Однако если в первых двух главах исследовательница оставалась в жанровых границах “готического хронотопа”, анализируя тексты канонические и сознательно стилизованные под канон, то в последней главе отнесение “предмета” к готической традиции, мягко говоря, спорно и нуждается в некотором аргументированном допущении. Таким допущением становятся “антиавторитарный вектор” готического романа и бердяевская метафора XX в. как “нового Средневековья”. Это метафорическое допущение представляется исследовательнице достаточным для дальнейших “готических определений” романов Кафки, Булгакова и Солженицына. В отнюдь не готическом, но аллегорически-бюрократическом кафкианском “Замке” нам предлагают видеть аналог “готического хронотопа”. При известном “метафорическом” складе ума и безусловном отвлечении от синхронного литературного контекста это возможно, однако следующий шаг — прочтение “Мастера и Маргариты” в тех же “свободных границах”, и здесь Г.В. Заломкиной приходится ступить на шаткий путь карнавализации, конспирологии и поисков готического “прототекста”. Характерно, что из всех “романов о дьяволе”, на которые столь очевидно “указывает” булгаковский роман, исследовательница выбирает “Мельмота”. Выбор, прямо скажем, произвольный, и даже склонные к излишне расширительному толкованию булгаковского “источниковедения” комментаторы московского романа в этом случае ведут себя осторожно. Однако присущая булгаковедению игровая стихия овладевает диссертанткой, и вот уже анаграмма “М” и “W” (“Melmoth the Wanderer”) перекочевывает в “Мастера и Маргариту”, при этом ни кириллический алфавит, ни прямое заимствование персонажа из “Фауста” (“Junker Voland kommt”) не становятся здесь препятствием: сюжетная линия Стентона приписывается… Ивану Бездомному, а “нехорошая квартира” обращается в “готический хронотоп советского типа”. “Готическим хронотопом” Солженицына становятся “тюрьмы и церковные развалины” (с. 208), а в качестве “метафорического допущения” и основания для подобного рода “применений” выступает не очевидный отнюдь “диалог” Солженицына с Булгаковым.

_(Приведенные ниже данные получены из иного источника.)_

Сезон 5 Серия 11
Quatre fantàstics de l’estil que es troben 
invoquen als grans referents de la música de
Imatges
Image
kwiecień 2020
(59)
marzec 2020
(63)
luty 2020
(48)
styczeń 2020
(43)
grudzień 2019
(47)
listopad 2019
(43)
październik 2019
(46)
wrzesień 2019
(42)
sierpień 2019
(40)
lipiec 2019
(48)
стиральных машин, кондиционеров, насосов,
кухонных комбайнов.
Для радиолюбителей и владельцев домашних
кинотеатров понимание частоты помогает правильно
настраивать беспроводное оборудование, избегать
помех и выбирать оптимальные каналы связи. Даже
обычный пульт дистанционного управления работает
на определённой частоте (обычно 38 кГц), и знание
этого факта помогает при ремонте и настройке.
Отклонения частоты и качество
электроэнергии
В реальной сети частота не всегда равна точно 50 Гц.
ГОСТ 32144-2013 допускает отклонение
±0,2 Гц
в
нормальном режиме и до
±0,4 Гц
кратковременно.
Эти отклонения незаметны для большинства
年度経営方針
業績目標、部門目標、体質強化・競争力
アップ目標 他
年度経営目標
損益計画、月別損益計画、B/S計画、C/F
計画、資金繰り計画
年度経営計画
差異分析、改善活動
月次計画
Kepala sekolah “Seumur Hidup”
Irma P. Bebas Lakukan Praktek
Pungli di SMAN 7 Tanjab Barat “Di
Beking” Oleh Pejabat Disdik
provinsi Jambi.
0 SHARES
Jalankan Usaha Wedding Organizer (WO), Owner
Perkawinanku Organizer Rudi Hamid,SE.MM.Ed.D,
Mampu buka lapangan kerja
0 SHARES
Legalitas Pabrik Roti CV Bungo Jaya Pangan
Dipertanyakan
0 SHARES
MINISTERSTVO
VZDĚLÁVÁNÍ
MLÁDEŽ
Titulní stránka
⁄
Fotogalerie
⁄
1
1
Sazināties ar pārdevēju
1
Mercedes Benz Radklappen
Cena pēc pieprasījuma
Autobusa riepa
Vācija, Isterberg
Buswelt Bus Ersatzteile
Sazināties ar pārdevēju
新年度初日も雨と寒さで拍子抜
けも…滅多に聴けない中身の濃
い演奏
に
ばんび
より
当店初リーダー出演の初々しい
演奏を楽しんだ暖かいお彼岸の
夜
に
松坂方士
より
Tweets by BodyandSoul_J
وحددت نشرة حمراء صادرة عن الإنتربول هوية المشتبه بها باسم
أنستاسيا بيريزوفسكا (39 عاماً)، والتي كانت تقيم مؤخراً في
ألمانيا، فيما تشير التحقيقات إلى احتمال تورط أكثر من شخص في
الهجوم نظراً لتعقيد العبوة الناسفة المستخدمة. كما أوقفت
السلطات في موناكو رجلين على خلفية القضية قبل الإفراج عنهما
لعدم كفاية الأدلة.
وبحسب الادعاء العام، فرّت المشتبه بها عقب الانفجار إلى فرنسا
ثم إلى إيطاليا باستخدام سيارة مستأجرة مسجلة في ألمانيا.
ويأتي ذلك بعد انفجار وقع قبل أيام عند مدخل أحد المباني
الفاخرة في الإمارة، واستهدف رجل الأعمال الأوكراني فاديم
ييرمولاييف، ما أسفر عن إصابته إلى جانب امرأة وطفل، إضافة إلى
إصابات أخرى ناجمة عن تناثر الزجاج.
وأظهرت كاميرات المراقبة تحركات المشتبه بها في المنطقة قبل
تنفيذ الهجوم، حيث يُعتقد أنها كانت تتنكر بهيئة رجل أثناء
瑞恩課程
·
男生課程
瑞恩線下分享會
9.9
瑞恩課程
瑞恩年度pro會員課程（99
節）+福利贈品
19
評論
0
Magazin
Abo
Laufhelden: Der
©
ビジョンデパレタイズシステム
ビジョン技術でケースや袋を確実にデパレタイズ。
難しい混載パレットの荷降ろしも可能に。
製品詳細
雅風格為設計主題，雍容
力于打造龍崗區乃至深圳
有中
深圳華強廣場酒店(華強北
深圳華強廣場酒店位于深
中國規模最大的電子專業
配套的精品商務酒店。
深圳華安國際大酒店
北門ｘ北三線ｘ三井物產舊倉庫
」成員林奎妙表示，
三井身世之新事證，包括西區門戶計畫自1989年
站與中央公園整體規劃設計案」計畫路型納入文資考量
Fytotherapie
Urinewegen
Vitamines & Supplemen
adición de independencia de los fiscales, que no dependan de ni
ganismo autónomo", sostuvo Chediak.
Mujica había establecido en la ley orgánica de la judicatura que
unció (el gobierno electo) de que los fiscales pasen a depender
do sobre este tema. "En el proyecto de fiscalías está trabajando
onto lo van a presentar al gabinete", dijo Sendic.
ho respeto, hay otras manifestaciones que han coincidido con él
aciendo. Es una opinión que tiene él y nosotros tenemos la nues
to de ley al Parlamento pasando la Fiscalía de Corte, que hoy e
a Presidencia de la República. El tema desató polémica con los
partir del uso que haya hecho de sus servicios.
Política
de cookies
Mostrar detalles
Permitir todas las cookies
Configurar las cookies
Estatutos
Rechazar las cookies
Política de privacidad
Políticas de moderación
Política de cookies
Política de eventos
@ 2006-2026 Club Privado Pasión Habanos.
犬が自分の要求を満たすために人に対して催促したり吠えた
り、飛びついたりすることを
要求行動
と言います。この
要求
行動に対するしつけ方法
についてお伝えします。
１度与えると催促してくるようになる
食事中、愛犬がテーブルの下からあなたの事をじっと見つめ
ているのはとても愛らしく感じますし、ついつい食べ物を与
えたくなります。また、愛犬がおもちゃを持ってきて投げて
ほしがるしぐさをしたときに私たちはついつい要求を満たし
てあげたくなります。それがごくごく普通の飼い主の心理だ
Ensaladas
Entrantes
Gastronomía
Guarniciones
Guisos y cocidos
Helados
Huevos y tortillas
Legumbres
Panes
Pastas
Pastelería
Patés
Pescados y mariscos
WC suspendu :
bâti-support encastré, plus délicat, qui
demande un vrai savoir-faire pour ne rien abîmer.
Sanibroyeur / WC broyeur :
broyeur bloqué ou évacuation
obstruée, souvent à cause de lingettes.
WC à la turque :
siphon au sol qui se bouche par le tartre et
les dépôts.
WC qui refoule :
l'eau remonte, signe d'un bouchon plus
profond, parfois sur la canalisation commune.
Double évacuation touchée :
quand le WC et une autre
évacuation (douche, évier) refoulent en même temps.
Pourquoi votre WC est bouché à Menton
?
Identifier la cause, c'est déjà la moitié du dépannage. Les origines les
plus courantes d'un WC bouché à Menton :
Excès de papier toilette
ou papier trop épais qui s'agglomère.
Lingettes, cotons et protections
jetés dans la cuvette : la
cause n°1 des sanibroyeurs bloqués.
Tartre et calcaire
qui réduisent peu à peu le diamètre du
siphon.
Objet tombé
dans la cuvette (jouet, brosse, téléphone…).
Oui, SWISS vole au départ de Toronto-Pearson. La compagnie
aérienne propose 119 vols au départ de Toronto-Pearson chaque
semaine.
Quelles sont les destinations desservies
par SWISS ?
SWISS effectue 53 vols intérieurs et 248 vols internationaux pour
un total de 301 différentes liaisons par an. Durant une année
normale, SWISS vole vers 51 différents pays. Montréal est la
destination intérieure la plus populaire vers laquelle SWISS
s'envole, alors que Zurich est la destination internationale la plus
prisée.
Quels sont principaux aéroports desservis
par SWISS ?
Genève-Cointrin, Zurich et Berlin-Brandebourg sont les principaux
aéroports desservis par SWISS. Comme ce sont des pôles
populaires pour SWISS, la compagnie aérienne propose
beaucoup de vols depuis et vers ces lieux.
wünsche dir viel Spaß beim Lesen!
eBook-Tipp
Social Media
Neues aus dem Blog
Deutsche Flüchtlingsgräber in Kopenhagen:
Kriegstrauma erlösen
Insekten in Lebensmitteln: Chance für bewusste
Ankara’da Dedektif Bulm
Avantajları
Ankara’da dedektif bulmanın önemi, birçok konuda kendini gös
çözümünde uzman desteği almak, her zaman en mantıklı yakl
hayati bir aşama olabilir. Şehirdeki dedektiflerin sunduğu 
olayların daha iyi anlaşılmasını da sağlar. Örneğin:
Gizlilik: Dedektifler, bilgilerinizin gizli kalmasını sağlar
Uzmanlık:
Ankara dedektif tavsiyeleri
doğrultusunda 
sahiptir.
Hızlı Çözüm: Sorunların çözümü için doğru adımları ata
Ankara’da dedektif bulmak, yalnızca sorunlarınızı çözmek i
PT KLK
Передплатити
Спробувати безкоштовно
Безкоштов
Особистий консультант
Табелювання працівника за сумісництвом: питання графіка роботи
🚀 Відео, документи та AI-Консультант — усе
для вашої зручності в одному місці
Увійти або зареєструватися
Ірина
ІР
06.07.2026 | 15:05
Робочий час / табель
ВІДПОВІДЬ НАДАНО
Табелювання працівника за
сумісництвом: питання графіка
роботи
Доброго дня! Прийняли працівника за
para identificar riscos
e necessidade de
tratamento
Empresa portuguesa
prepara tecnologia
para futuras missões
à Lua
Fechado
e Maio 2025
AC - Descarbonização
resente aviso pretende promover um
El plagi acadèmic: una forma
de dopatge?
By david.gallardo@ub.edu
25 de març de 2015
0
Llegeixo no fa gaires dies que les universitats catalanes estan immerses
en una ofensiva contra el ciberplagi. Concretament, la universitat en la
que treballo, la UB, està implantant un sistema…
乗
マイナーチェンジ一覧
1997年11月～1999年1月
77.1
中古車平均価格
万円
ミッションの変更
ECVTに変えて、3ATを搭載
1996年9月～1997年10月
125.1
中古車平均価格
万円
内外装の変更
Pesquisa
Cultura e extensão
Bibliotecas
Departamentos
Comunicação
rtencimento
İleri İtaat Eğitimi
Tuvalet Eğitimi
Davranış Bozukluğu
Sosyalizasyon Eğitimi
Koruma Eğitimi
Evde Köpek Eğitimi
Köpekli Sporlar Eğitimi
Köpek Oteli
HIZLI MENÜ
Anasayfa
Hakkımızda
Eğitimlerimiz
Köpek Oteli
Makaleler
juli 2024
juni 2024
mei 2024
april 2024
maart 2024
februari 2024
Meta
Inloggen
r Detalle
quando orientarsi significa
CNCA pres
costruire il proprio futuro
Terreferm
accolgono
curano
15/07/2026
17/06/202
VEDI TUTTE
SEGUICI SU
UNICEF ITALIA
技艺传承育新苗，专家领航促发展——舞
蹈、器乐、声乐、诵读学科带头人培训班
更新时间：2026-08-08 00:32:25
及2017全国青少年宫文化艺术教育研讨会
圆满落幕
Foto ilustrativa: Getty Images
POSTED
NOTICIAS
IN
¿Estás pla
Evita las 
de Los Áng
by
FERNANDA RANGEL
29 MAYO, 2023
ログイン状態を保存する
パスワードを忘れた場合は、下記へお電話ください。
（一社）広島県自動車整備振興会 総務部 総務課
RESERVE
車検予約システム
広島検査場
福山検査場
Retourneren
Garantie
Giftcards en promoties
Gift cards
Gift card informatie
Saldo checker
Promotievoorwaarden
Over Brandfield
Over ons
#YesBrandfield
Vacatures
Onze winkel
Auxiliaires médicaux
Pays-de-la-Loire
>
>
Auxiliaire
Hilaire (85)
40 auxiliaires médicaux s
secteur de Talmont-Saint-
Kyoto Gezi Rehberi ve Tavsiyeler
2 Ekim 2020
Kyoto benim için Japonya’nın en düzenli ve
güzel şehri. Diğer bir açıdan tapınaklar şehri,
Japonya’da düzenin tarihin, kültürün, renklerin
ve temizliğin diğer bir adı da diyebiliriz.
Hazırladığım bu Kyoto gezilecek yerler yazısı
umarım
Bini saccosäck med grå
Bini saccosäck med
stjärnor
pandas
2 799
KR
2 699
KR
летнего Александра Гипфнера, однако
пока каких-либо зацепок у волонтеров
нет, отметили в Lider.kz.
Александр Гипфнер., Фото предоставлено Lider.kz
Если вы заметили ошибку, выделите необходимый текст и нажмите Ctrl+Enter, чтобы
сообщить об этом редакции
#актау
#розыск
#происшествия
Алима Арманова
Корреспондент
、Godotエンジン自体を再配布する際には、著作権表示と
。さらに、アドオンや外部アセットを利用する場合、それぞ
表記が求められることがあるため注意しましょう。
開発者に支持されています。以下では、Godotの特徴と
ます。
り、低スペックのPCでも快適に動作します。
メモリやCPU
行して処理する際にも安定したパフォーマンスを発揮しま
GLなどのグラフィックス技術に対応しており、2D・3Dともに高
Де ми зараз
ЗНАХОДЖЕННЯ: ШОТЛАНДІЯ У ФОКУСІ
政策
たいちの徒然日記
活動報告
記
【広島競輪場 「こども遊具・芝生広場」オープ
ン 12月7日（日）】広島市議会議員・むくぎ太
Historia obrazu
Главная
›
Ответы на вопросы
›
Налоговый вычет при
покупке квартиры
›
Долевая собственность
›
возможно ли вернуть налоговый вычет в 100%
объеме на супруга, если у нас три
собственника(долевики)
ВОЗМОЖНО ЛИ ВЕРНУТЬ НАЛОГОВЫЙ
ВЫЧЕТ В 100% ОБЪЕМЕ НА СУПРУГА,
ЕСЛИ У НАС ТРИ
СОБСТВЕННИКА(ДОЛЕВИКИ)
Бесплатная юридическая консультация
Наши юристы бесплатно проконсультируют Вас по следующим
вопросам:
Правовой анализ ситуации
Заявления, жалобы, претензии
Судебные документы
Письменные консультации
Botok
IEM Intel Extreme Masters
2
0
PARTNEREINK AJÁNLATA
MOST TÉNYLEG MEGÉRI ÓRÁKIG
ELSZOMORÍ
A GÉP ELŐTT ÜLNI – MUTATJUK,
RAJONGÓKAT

Почему в первых же абзацах главы автор “выводит из игры” настоящие “прототексты” — Данте и Гёте? Потому ли, что тогда пришлось бы забыть об “актуальном” “готическом хронотопе” и ограничиться пределами историко-литературных рядов, изначально исследовательнице чуждых? Возможно ли говорить о так называемом “хронотопе замка” в текстах, генетически восходящих к “Божественной комедии” или “Фаусту”? Представляется все же, что, оставаясь в границах настоящего “прототекста”, пришлось бы помянуть мистериальную традицию, и это совсем другая история. Повторим: такие историколитературные категории, как “традиция” и “влияние”, “типология” и “генезис”, здесь заведомо не рассматривались. Автор этой работы сознательно создавала некую условную модель “готического сюжета”. Однако в последней главе сам “готический сюжет” становится не моделью, но метафорой, свободным исследовательским допущением.
И. Булкина
Григорьев С.И. ПРИДВОРНАЯ ЦЕНЗУРА И ОБРАЗ ВЕРХОВНОЙ ВЛАСТИ. 1831—1917. — СПб.: Алетейя, 2007. — 480 с. — 1000 экз.
Историография российской цензуры насчитывает много томов, однако отсутствует детальная история отечественного цензурного ведомства XVIII — начала XX в. Еще печальнее то, что подавляющее большинство авторов сочинений о государственном контроле за печатью крайне редко анализируют многочисленные ведомственные цензуры, существовавшие в Российской империи. Исследователь, изучающий какую-либо из них, испытывает ни с чем не сравнимую радость первооткрывателя и в то же время чувствует всю сложность своей задачи. Поэтому достойна уважения добросовестная монография, автор которой на основании архивных и мемуарных источников ставит и частично решает несколько серьезных научных проблем.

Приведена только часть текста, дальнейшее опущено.